I am using nltk
to generate n-grams from sentences by first removing given stop words. However, nltk.pos_tag()
is extremely slow taking up to 0.6 s
nltk pos_tag is defined as:
from nltk.tag.perceptron import PerceptronTagger
def pos_tag(tokens, tagset=None):
tagger = PerceptronTagger()
return _pos_tag(tokens, tagset, tagger)
so each call to pos_tag instantiates the perceptrontagger module which takes much of the computation time.You can save this time by directly calling tagger.tag yourself as:
from nltk.tag.perceptron import PerceptronTagger
sentence_pos = tagger.tag(word_tokenize(sentence))
Use pos_tag_sents
for tagging multiple sentences:
>>> import time
>>> from nltk.corpus import brown
>>> from nltk import pos_tag
>>> from nltk import pos_tag_sents
>>> sents = brown.sents()[:10]
>>> start = time.time(); pos_tag(sents[0]); print time.time() - start
>>> start = time.time(); [pos_tag(s) for s in sents]; print time.time() - start
>>> start = time.time(); pos_tag_sents(sents); print time.time() - start
If you are looking for another POS tagger with fast performances in Python, you might want to try RDRPOSTagger.
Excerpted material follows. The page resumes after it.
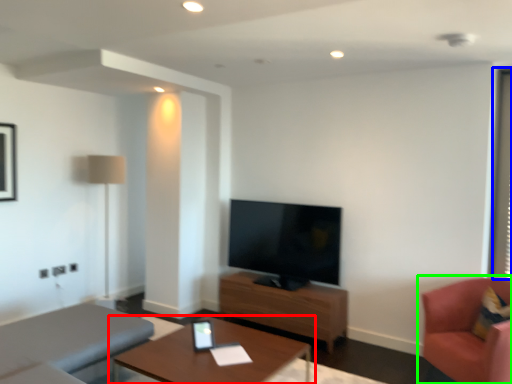 Question: Which object is positioned closest to table (highlighted by a red box)? Select from window screen (highlighted by a blue box) and chair (highlighted by a green box).

Choices:
 (A) window screen
 (B) chair

Answer: (B)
For example, on English POS tagging, the tagging speed is 8K words/second for a single threaded implementation in Python, using a computer of Core 2Duo 2.4GHz. You can get faster tagging speed by simply using the multi-threaded mode. RDRPOSTagger obtains very competitive accuracies in comparison to state-of-the-art taggers and now supports pre-trained models for 40 languages. See experimental results in this paper.